Adani's Hybrid Renewables RG1 has pulled an expected US$1.2bn 20-year partially amortising bond after it attracted a book of only US$1.4bn, including US$100m of lead interest.

The issuer had set a yield of 7% for the deal, which was in line with initial guidance of 7% area, before withdrawing the green bond.

"Hybrid Renewables RG1 has decided not to proceed with the proposed [US dollar] 144A/Reg S senior secured transaction at this time. They would like to thank investors for their credit work and the interest expressed and the issuer looks forward to re-engaging with investors in the future," the issuer said in a statement.

The bond had a weighted-average life of 13.6 years. It was to be issued and mutually guaranteed by a restricted group of subsidiaries Adani Hybrid Energy Jaisalmer One, Adani Hybrid Energy Jaisalmer Two, Adani Hybrid Energy Jaisalmer Four and Adani Solar Energy Jaisalmer One.

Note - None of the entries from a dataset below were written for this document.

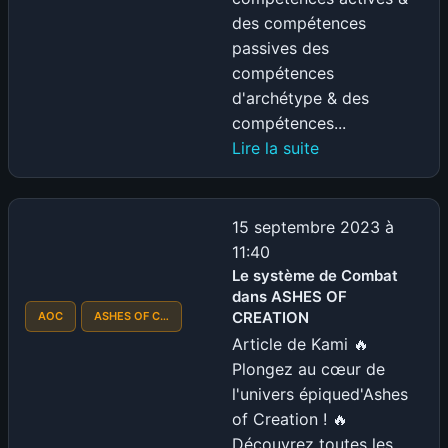
des compétences
passives des
compétences
d'archétype & des
compétences...
:
Lire la suite
ASHES
OF
CREATION
15 septembre 2023 à
–
11:40
Les
Le système de Combat
dans ASHES OF
compétences
CREATION
AOC
ASHES OF C…
Article de Kami 🔥
Plongez au cœur de
l'univers épiqued'Ashes
of Creation ! 🔥
Découvrez toutes les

They operate a 1.84GW portfolio of wind and solar hybrid assets in Rajasthan. The bond was to be secured over equity shares and fixed assets of the issuers.

DBS Bank, Emirates NBD Bank, First Abu Dhabi Bank, ING, Intesa Sanpaolo, Mizuho, MUFG, SMBC Nikko, Societe Generale and State Bank of India were bookrunners.

Proceeds from the bond, which was to be rated Baa3 by Moody's and BBB– by Fitch, were to be used to repay the companies' foreign currency loans that were used to fund solar-wind hybrid power plants.